Some of the dialogue is confusing if you don't know the complete context of the scene, but the excerpts here capture the spirit of it.
Cerebus has just dismissed the visions Suenteus Po has presented and has returned to pursuing his original goal, climbing 'up' through an empty black void:
Any time Cerebus decides to do something, someone comes along and gets Cerebus to do something else.
The more people Cerebus is in charge of, the more distractions there are and the less Cerebus does what Cerebus wants to do and the more Cerebus does what someone else wants Cerebus to do.
Well, Cerebus isn't in charge of anyone any more, so Cerebus is going to do what Cerebus set out to do. Cerebus is going up.

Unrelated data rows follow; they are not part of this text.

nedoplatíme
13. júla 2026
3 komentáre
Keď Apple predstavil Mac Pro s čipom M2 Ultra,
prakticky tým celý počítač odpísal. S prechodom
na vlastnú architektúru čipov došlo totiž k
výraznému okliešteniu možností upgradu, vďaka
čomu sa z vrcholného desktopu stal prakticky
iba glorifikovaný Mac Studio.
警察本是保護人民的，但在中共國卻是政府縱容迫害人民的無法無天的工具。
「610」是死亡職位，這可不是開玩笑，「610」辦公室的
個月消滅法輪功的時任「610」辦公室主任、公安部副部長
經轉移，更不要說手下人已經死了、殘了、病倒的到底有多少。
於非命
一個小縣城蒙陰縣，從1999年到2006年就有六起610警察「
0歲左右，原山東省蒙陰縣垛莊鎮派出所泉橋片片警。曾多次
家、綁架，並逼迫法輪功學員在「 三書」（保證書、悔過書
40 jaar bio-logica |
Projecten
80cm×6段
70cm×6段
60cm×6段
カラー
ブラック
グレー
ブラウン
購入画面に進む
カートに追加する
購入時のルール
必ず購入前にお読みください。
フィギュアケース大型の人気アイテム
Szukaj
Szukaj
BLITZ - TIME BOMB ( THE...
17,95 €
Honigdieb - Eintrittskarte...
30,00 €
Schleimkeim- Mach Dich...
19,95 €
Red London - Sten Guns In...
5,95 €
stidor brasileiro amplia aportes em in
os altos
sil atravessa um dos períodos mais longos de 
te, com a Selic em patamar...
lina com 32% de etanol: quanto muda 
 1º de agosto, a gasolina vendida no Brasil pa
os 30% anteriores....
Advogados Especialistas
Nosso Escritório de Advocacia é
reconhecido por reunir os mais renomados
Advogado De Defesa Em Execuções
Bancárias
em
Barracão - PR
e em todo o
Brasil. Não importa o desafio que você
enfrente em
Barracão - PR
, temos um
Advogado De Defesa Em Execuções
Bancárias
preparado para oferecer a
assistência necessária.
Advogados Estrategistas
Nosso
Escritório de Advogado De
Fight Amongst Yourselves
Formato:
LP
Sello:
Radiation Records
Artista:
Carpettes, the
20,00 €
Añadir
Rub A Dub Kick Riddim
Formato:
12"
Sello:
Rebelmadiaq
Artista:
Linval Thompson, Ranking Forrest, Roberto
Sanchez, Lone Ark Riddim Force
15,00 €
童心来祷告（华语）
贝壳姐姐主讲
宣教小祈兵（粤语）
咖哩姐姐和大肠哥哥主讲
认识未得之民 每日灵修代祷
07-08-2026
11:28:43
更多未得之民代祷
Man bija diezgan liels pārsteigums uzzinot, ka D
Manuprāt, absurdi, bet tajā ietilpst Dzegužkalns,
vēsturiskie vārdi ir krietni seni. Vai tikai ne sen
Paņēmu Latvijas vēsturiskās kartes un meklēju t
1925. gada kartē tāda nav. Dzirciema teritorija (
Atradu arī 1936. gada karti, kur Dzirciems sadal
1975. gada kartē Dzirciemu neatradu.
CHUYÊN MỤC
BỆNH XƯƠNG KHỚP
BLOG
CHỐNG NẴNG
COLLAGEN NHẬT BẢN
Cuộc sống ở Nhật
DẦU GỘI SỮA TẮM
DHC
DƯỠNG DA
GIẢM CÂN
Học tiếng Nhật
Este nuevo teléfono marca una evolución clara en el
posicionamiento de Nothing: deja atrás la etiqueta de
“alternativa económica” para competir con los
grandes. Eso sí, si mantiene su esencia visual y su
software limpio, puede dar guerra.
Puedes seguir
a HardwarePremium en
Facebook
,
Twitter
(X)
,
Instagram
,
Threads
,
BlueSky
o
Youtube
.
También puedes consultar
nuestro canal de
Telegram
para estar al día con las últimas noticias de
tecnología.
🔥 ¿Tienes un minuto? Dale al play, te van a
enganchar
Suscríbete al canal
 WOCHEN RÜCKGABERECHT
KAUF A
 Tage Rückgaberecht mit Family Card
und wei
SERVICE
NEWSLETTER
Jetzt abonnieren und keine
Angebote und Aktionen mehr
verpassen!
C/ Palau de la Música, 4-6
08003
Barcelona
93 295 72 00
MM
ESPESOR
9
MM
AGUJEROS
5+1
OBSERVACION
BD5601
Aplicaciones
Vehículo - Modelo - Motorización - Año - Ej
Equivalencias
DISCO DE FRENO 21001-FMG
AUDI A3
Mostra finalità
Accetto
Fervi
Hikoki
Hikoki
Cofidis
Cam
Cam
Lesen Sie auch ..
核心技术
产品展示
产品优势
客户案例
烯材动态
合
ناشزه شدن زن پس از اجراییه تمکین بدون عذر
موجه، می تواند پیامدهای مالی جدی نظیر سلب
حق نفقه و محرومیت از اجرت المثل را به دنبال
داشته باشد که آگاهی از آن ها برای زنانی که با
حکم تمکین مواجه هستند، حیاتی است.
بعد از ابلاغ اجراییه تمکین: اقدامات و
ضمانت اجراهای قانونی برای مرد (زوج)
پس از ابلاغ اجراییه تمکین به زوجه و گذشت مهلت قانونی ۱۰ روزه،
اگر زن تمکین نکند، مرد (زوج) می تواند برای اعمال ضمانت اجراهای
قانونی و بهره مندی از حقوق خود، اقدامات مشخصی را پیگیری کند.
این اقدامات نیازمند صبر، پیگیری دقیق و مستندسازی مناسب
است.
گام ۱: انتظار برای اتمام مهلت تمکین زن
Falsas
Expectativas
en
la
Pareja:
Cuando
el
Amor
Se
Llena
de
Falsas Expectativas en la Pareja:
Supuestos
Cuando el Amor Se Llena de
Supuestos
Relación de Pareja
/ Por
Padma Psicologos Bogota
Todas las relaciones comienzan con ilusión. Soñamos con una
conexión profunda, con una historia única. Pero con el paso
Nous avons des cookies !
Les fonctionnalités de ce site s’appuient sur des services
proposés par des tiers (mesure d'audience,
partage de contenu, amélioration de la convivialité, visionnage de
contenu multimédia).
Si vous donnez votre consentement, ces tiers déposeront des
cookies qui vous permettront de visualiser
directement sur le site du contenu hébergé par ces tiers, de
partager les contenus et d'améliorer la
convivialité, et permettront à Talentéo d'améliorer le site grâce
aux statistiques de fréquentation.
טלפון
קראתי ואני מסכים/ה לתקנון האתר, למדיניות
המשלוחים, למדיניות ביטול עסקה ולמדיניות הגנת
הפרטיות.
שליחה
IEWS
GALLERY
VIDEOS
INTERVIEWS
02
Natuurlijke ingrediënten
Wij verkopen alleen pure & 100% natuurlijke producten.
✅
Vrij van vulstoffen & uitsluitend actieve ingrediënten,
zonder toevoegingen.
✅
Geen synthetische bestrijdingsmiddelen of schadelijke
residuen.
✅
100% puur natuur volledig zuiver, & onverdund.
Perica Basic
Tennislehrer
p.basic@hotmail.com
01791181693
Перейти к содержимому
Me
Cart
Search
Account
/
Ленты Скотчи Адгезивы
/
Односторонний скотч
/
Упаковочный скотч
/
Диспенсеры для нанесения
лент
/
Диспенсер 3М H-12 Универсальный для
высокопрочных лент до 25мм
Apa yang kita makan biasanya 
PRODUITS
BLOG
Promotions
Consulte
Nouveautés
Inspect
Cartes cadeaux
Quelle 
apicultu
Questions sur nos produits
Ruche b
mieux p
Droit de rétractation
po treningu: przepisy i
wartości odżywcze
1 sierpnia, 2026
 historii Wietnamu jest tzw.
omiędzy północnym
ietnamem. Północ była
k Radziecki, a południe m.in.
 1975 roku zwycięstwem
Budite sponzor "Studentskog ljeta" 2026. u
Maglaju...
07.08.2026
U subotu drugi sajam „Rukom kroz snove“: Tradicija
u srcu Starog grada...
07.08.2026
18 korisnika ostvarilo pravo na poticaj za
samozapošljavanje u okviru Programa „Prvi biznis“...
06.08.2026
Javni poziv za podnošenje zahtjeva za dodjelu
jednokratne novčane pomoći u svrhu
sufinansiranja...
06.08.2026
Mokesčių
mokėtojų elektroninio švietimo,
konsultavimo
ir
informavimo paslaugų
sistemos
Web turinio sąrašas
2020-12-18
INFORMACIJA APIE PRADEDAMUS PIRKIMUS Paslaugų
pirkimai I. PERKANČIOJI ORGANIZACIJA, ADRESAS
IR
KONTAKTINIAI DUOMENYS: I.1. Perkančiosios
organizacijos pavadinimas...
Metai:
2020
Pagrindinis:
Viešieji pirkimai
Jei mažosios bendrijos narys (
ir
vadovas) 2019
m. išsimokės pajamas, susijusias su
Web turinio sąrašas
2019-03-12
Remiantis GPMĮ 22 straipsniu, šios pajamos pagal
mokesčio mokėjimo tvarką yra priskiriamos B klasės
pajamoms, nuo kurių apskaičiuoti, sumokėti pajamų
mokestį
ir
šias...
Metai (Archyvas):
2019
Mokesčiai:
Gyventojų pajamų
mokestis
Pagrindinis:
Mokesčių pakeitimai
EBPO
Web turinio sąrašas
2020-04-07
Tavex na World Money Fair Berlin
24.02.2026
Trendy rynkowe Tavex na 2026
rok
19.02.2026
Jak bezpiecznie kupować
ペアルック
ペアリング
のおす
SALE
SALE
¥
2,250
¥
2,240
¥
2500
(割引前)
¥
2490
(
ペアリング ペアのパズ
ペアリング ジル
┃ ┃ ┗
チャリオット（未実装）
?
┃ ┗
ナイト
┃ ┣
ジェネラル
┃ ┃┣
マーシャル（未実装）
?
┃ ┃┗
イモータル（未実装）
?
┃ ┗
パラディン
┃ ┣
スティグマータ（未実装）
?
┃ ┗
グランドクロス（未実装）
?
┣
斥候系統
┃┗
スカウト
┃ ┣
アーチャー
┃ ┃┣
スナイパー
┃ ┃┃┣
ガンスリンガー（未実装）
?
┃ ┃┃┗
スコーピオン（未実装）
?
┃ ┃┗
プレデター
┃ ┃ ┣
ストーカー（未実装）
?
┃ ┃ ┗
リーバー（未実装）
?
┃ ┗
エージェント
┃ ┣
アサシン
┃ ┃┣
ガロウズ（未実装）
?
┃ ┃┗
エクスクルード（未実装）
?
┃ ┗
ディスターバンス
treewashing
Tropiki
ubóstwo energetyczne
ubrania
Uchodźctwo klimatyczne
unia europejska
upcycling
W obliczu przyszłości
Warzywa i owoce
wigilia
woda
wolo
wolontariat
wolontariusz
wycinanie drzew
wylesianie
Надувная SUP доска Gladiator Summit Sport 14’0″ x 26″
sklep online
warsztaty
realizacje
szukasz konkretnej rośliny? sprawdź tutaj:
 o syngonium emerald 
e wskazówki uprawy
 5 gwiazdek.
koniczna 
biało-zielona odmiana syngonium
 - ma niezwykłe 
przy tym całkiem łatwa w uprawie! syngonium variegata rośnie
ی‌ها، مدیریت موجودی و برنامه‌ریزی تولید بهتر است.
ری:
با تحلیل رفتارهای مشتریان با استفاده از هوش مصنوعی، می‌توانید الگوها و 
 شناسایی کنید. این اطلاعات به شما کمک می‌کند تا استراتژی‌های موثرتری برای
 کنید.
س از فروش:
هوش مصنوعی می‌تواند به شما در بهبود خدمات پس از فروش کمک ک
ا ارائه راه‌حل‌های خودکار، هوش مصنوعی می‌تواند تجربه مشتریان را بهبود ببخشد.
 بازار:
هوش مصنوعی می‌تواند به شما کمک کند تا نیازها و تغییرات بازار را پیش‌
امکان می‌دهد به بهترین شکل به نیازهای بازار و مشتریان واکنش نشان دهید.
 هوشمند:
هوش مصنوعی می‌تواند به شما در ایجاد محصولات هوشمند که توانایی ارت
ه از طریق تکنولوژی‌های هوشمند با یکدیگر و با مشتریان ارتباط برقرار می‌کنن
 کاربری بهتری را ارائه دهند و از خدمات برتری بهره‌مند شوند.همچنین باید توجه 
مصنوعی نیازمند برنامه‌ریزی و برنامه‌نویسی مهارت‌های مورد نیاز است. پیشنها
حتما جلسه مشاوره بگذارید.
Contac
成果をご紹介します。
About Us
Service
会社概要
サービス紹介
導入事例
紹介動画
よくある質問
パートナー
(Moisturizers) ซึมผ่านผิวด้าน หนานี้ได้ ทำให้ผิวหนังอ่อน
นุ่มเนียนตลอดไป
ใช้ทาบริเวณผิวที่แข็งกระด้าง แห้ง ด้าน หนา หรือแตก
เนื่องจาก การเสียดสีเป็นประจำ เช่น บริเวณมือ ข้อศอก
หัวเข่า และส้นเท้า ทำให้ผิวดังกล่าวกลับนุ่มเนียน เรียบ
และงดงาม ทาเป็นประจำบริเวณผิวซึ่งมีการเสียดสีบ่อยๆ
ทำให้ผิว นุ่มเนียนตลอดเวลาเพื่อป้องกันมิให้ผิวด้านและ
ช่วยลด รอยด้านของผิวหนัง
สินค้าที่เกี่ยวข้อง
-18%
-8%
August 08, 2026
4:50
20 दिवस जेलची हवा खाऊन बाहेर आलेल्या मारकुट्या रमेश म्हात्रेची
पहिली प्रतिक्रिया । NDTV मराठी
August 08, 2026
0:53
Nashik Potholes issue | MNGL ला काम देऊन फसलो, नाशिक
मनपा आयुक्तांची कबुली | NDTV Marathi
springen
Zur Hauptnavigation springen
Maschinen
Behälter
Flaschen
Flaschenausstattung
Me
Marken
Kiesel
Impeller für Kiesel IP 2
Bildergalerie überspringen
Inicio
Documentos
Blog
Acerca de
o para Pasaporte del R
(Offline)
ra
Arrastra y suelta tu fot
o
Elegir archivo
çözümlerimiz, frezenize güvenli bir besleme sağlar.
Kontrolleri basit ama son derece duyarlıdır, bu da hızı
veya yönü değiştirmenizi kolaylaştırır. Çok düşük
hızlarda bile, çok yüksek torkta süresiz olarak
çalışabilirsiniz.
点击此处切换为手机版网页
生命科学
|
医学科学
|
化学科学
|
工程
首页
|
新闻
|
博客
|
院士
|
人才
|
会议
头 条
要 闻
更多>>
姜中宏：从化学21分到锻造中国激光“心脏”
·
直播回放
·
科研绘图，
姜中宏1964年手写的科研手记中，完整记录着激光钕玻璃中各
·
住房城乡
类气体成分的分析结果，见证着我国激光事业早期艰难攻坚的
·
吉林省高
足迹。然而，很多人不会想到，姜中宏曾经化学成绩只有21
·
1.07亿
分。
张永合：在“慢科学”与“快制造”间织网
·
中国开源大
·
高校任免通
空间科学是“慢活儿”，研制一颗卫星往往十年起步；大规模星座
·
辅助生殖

Up is up, even if everything else is black. It's like climbing a mountain. You know you're at the top when you run out of mountain and until you run out of mountain, you keep climbing.
Well said, Well said, indeed. For a fellow whose progress to date might most flatteringly be described as "meager" this smacks of insight writ large.
The most distinctive trait of the fool is his submission to distraction and diversion and an abiding faith that they are inescapable matters of course.
His quite tedious refrain: "life is what happens when you're making other plans."
Conversely, it is a cornerstone of wisdom that obstacles exist to be bypassed; and where that isn't possible they are to be overcome or eliminated entirely.
"The more worthwhile the Road, the more seductive will be those paths divergent from it."
It's like a good hard whack on the head every time I read it. I hereby preserve it as bits so I and anyone else may come back to it as needed.